Vous voulez en fait transformer ces collectivités en simples services déconcentrés de l’État

Fiscalité des collectivités territoriales -

Par / 17 janvier 2012
Vous voulez en fait transformer ces collectivités en simples services déconcentrés de l’État
Vous voulez en fait transformer ces collectivités en simples services déconcentrés de l’État

Monsieur le président, monsieur le ministre, mes chers collègues, permettez-moi de m’interroger sur la thématique de ces questions cribles. En effet, peut-on encore parler de fiscalité des collectivités locales alors qu’elle tend à disparaître, tout particulièrement la fiscalité directe ?

M. Alain Le Vern. Exact !

M. Christian Favier. Il y a quelques années, les ressources fiscales représentaient 60 % des recettes des collectivités locales et la fiscalité directe en constituait les trois quarts.

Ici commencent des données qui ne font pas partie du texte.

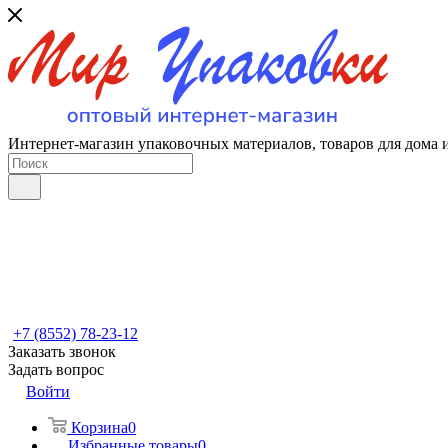
Интернет-магазин упаковочных материалов, товаров для дома 
+7 (8552) 78-23-12
Заказать звонок
Задать вопрос
Войти
Корзина
0
Избранные товары
0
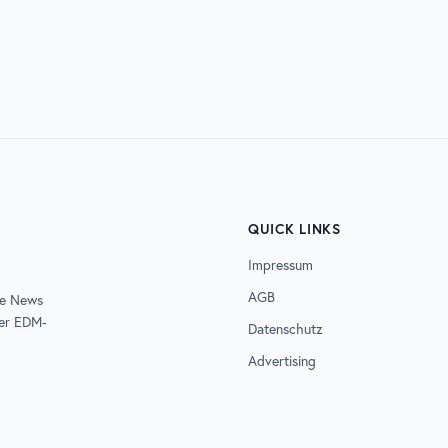
2026
07. AUG. 2026
D
ELECTRISIZE
QUICK LINKS
Impressum
AGB
de News
der EDM-
Datenschutz
Advertising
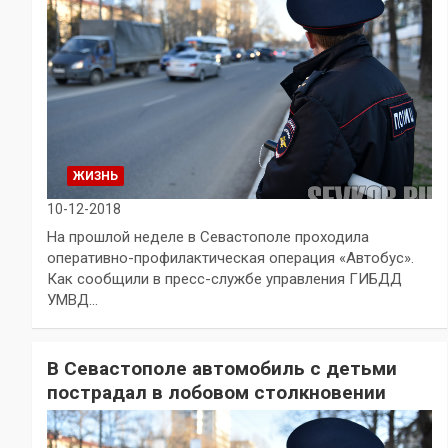
ЖИЗНЬ
10-12-2018
На прошлой неделе в Севастополе проходила
оперативно-профилактическая операция «Автобус».
Как сообщили в пресс-службе управления ГИБДД
УМВД…
В Севастополе автомобиль с детьми
пострадал в лобовом столкновении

Si nous sommes aujourd’hui incapables de chiffrer précisément la place de cette fiscalité, nous savons qu’elle a quasiment disparu pour les régions, en dehors de la modulation de la TIPP – taxe intérieure sur les produits pétroliers –, qu’elle est très faible pour les départements, qui ne votent plus que le seul taux du foncier bâti, et qu’elle est profondément réduite pour les communes, du fait de la disparition de la taxe professionnelle.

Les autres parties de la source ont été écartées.